Stored data entries
=== Section Start ===
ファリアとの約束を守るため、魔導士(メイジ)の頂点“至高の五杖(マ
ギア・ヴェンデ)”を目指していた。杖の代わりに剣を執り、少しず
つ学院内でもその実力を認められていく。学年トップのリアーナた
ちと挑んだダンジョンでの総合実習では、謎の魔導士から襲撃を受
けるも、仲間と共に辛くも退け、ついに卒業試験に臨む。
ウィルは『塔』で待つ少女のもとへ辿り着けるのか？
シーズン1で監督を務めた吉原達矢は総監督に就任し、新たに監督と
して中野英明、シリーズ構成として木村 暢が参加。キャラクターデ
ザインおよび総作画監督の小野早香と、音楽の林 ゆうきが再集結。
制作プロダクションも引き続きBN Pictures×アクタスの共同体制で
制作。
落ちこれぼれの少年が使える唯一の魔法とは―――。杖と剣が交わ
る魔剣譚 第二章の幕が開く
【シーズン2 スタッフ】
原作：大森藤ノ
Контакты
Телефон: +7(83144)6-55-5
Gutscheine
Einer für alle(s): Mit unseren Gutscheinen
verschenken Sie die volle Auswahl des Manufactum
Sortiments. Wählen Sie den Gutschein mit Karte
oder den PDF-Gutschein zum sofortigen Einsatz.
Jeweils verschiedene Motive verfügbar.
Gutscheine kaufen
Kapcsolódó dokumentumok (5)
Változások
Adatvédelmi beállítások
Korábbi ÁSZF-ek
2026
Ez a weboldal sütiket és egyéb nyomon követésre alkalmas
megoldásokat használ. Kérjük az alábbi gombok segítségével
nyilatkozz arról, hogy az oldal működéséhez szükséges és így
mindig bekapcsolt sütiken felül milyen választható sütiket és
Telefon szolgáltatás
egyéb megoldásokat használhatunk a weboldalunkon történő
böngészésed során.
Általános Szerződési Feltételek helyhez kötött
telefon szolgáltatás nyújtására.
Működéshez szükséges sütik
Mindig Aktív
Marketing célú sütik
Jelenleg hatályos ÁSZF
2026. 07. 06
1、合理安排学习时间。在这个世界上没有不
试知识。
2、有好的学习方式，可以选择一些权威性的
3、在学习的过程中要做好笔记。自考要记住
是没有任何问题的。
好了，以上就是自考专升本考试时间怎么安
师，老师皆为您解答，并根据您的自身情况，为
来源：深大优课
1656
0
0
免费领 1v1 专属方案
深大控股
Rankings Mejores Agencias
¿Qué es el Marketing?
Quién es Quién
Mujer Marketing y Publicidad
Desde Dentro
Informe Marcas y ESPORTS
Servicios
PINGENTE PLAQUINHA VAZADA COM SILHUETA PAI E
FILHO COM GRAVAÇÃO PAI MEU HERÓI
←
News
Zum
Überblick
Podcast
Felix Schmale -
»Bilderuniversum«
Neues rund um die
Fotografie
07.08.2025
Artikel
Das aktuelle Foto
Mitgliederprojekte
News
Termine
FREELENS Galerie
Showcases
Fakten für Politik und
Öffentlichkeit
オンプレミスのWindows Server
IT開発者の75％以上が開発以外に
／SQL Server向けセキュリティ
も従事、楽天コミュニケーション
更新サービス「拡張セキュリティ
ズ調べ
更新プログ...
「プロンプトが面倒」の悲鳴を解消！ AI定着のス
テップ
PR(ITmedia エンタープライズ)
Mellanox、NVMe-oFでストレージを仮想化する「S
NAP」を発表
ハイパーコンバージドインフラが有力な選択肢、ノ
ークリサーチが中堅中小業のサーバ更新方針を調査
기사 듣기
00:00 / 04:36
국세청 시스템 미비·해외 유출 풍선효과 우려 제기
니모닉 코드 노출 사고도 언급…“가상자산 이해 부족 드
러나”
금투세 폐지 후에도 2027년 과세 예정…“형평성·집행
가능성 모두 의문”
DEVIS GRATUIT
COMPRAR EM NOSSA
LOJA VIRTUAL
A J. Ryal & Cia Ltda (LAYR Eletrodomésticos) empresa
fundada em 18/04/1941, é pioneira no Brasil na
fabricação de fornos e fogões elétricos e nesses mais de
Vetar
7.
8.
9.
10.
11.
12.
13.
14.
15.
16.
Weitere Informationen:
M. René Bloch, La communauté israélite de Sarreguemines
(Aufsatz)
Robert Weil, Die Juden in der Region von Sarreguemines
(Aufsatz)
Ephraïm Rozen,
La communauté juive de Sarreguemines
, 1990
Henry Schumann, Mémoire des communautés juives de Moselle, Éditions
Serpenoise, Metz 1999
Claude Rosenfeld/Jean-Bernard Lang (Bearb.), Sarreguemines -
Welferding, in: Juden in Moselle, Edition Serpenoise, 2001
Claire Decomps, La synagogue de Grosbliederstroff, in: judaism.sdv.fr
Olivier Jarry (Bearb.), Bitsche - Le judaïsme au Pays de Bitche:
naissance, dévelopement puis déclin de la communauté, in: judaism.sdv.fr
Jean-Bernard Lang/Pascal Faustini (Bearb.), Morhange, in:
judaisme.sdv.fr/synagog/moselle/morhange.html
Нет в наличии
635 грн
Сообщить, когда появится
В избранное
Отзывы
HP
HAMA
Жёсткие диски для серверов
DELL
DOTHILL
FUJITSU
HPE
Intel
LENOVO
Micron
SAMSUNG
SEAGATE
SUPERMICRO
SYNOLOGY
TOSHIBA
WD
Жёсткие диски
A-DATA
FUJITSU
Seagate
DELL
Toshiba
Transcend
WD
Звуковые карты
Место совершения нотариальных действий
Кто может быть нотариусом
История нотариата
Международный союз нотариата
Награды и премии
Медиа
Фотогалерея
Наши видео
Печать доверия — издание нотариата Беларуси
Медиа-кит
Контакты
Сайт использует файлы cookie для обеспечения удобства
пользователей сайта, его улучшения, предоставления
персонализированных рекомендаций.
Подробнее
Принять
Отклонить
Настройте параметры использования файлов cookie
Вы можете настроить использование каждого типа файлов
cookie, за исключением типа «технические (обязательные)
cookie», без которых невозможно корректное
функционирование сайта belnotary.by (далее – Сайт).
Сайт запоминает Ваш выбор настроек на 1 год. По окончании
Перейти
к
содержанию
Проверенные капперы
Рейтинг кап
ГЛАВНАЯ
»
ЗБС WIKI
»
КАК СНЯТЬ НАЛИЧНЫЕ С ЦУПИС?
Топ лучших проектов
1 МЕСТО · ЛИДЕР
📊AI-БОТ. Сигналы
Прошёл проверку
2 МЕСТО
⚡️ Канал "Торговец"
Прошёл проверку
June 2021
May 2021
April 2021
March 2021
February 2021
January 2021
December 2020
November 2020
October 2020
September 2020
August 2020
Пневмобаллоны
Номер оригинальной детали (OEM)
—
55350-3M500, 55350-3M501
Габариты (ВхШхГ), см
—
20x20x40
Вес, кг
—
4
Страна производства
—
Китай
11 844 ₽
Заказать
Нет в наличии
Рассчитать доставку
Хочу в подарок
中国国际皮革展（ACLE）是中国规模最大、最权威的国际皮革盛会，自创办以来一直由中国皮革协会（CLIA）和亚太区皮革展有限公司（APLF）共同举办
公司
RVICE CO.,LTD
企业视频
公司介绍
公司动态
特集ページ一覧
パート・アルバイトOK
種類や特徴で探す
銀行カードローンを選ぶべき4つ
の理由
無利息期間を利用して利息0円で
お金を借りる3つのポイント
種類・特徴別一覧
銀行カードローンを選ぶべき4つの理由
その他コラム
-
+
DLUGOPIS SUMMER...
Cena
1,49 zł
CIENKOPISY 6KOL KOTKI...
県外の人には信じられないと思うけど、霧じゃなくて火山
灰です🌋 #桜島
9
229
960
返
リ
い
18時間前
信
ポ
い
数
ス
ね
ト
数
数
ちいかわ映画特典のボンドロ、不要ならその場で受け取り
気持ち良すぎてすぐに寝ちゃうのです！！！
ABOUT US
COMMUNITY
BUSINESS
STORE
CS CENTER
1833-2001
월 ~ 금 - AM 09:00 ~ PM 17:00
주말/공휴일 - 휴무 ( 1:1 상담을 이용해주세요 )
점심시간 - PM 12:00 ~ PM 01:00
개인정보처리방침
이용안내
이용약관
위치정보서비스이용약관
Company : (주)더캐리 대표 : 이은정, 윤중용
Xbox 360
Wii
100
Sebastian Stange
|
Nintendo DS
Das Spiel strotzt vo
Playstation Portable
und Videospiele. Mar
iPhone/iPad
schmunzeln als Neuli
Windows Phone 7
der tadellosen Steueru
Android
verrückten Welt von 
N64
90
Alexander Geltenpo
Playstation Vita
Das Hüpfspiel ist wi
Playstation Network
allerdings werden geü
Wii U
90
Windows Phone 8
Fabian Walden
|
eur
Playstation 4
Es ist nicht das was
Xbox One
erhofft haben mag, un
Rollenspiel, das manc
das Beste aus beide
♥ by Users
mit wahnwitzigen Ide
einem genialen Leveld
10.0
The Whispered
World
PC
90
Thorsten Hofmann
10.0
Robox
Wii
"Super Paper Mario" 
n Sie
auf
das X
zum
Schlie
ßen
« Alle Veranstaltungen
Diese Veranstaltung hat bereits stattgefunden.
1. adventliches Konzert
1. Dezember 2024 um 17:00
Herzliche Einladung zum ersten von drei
=== Section End ===
- [EXERCISE AIM] Print exactly the line containing "der tadellosen Steueru" and every line after it through the end of the records above, and nothing else.

- [ANSWER TO THIS EXERCISE]
der tadellosen Steueru
Android
verrückten Welt von 
N64
90
Alexander Geltenpo
Playstation Vita
Das Hüpfspiel ist wi
Playstation Network
allerdings werden geü
Wii U
90
Windows Phone 8
Fabian Walden
|
eur
Playstation 4
Es ist nicht das was
Xbox One
erhofft haben mag, un
Rollenspiel, das manc
das Beste aus beide
♥ by Users
mit wahnwitzigen Ide
einem genialen Leveld
10.0
The Whispered
World
PC
90
Thorsten Hofmann
10.0
Robox
Wii
"Super Paper Mario" 
n Sie
auf
das X
zum
Schlie
ßen
« Alle Veranstaltungen
Diese Veranstaltung hat bereits stattgefunden.
1. adventliches Konzert
1. Dezember 2024 um 17:00
Herzliche Einladung zum ersten von drei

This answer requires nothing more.